ALLENTOWN – The Borough Council is on board with and supports recommendations that have been made by the New Jersey Economic and Fiscal Policy Workgroup.
The workgroups’s report is known as the Path to Progress recommendations.
According to the website http://pathtoprogressnj.org/the-process, the workgroup “held its initial organizational meeting on Jan. 30, 2018. Over the course of several months, the workgroup held seven meetings that included presentations by policy experts on critical issues and robust discussion of the pros and cons of potential solutions.
“Eventually, each member of the group was asked to submit policy recommendations based upon those presentations and discussions.
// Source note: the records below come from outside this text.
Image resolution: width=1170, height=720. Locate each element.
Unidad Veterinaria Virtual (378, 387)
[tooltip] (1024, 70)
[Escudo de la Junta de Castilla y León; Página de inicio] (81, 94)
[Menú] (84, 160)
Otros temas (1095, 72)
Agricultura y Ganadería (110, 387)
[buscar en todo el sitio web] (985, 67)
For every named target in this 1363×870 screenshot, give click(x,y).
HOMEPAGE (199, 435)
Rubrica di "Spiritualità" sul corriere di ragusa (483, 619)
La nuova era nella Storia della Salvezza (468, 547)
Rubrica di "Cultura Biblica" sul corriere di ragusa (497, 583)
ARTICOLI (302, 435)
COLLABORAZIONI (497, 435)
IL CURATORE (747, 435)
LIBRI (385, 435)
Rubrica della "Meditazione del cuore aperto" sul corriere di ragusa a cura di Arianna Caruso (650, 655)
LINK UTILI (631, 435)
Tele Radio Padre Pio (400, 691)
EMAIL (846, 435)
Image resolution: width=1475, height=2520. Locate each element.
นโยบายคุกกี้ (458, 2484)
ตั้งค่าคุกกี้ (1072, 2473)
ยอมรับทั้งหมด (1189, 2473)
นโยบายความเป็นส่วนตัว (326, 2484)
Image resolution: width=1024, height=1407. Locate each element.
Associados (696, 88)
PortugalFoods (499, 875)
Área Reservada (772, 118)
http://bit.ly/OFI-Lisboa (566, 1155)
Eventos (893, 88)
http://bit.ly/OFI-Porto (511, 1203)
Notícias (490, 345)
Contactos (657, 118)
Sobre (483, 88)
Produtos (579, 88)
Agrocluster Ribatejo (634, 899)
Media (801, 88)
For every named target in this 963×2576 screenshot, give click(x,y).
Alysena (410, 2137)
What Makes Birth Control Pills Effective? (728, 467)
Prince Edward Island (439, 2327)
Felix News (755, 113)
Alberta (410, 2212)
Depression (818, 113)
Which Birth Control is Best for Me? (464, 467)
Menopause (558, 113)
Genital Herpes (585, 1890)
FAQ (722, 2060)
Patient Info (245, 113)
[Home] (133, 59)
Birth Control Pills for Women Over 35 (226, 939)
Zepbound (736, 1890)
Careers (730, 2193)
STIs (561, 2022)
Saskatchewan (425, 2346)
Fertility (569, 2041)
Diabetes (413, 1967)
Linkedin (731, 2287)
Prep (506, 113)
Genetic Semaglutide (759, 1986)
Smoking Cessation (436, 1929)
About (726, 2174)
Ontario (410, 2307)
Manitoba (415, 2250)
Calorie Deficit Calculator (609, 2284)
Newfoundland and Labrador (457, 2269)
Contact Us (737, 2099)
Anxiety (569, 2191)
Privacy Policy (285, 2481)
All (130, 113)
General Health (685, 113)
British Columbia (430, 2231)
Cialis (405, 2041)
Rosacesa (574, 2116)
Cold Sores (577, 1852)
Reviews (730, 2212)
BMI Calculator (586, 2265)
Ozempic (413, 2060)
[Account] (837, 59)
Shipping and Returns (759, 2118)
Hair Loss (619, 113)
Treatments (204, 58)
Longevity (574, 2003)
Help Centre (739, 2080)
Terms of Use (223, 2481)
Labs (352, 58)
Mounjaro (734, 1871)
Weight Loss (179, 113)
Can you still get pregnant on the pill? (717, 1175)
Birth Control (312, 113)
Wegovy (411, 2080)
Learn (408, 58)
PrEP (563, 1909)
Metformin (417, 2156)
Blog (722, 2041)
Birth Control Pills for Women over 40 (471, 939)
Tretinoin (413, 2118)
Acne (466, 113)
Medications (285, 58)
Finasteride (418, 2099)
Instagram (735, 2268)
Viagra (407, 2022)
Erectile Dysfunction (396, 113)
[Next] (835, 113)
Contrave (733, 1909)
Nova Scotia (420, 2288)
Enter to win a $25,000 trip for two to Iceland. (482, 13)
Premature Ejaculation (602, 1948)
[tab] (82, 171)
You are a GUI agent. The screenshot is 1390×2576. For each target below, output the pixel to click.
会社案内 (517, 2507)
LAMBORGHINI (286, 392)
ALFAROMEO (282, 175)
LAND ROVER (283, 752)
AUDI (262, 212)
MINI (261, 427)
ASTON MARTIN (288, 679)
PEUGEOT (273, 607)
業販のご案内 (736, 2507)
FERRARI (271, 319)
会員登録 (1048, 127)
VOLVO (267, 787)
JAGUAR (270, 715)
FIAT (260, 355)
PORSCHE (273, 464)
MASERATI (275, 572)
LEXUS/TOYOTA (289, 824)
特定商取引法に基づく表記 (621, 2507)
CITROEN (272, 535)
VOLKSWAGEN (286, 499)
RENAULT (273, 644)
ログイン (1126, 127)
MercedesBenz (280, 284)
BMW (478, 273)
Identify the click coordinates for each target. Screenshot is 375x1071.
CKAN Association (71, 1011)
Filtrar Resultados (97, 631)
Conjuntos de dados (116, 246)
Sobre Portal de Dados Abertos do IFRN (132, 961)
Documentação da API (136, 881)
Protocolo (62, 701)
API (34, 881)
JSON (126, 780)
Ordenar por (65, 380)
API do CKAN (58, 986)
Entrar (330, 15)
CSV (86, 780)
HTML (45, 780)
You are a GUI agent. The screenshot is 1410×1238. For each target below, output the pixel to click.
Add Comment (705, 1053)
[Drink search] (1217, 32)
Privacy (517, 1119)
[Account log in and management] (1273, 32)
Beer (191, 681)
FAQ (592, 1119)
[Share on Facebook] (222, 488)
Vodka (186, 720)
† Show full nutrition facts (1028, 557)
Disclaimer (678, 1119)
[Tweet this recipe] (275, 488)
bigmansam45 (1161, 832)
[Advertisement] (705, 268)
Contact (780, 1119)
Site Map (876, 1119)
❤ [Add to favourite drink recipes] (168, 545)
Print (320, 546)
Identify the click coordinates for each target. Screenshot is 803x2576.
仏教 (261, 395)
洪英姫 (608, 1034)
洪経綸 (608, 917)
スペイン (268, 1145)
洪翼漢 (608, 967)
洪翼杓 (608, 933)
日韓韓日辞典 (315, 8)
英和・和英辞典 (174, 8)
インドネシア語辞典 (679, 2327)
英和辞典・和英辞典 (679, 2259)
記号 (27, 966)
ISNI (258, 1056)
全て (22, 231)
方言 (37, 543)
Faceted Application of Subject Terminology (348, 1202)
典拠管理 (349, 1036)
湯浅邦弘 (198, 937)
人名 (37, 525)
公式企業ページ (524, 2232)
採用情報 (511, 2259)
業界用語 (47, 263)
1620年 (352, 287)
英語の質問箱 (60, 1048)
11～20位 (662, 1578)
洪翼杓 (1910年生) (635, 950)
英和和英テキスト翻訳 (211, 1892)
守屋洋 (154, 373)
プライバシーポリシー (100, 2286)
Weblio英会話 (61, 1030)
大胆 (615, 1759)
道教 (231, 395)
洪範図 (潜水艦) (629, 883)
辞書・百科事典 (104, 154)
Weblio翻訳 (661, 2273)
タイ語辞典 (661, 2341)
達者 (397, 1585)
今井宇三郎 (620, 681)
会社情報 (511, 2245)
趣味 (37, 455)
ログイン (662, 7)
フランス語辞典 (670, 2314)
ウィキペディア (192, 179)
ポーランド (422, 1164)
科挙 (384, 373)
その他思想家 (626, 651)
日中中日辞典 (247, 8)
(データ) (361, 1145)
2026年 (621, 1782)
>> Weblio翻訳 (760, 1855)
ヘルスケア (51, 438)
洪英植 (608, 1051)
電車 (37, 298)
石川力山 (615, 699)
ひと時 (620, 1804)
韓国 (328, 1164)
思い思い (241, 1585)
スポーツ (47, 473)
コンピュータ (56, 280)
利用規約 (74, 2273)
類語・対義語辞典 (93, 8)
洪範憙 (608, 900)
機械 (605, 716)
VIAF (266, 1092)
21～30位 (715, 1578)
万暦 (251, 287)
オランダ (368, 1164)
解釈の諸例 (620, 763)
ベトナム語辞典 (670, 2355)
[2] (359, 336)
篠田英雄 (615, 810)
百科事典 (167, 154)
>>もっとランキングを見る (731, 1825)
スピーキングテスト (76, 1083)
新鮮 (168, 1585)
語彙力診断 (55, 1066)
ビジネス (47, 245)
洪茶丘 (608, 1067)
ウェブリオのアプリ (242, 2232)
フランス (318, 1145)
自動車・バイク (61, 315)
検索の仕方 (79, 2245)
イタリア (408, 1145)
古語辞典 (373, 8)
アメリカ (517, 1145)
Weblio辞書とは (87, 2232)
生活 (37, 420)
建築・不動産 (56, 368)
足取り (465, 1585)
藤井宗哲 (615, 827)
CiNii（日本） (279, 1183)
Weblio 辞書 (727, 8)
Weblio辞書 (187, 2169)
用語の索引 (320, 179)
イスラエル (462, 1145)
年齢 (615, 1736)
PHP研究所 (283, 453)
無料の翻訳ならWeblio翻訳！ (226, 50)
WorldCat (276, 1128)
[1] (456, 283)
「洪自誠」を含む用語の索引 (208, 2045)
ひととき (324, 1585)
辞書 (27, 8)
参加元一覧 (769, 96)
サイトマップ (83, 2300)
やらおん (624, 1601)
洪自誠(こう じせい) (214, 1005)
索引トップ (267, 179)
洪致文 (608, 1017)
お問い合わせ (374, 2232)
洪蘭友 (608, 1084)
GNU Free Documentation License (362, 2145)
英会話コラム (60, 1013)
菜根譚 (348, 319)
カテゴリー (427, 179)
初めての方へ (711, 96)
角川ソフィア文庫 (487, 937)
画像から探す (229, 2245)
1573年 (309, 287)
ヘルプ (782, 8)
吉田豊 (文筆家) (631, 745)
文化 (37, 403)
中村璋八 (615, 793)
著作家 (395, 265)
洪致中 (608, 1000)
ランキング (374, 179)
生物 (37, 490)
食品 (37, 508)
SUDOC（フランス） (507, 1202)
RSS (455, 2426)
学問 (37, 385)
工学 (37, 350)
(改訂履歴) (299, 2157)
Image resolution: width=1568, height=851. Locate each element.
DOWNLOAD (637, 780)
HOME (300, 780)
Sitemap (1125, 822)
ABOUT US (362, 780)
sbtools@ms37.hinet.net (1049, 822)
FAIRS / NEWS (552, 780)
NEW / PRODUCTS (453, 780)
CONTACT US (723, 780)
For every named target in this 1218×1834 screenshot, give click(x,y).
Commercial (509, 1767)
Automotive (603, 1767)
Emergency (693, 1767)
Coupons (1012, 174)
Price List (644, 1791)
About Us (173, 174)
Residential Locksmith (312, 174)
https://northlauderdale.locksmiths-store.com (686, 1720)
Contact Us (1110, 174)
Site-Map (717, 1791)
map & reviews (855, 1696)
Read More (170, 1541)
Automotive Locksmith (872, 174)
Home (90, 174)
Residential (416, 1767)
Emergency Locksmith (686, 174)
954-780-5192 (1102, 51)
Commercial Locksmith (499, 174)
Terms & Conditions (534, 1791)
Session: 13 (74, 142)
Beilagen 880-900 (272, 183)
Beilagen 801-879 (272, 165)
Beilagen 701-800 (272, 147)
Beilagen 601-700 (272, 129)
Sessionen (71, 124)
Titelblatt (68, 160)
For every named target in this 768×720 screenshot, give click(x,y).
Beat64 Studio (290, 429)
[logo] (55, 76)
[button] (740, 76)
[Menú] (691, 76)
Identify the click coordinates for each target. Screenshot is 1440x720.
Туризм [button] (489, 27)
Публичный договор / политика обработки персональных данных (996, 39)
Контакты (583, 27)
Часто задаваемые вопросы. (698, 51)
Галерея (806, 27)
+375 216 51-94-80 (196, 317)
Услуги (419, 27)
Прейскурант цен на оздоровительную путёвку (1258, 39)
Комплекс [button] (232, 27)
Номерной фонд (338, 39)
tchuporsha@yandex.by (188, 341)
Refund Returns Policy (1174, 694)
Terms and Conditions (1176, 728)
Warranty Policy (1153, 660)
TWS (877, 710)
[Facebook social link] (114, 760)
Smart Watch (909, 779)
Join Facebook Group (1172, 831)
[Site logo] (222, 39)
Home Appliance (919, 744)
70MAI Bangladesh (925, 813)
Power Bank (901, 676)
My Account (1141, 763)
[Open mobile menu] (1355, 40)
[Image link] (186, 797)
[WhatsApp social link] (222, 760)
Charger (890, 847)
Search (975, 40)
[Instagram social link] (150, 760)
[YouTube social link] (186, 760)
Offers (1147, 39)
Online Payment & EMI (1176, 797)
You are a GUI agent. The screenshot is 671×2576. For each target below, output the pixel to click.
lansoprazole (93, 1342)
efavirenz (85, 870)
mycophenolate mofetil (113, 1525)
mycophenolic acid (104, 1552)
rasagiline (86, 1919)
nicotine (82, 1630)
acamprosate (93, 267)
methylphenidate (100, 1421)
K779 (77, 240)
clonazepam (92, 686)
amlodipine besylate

“The recommendations were shared with the workgroup and aggregated into five categories: pensions and benefit reform; leveraging assets to stabilize the pension system; education reform at the administrative level; county and municipal government reform and shared services; and state and local government tax structure,” according to the website.
The workgroup’s report, in its entirety, represents the consensus of its members and “represents the first step in what we anticipate being an ongoing process in the months ahead that will expand to involve stakeholders and the general public in an informed debate about how to put New Jersey on the path to progress,” according to the website.
In passing a resolution which supports the Path to Progress, Allentown council members made the following observations:
• New Jersey faces a daunting fiscal crisis;
• For two decades, while county and municipal governments made the proper pension payments, New Jersey governors from both parties severely underfunded the pension system for teachers and state government workers;
• While local government pension systems are funded at the national average, the state’s
unfunded liability for pensions and retiree health benefits now tops $150 billion – four times the size of the state budget;
• Actuaries project the state will have to increase its pension contribution from $3.2 billion in this year’s budget to $6.7 billion to reach the actuarially required contribution by Fiscal Year 2023;
• Health care costs continue to rise and New Jersey and its local governments cannot sustain the unparalleled platinum level benefits they provide to their employees;
• The state must bring pension and health care costs under control before they crowd out all other important spending needs, such as reinvestment in NJ Transit, making higher education more affordable and properly funding state aid to school districts to hold down property taxes.
Through the resolution, the council members expressed their support for the recommendations of the Path to Progress report issued by the workgroup. Voting to pass the resolution were council President Thomas Fritts and councilmen Robert Strovinsky, John A. Elder III, Rob Schmitt and Michael Drennan. Councilwoman Angela Anthony was absent.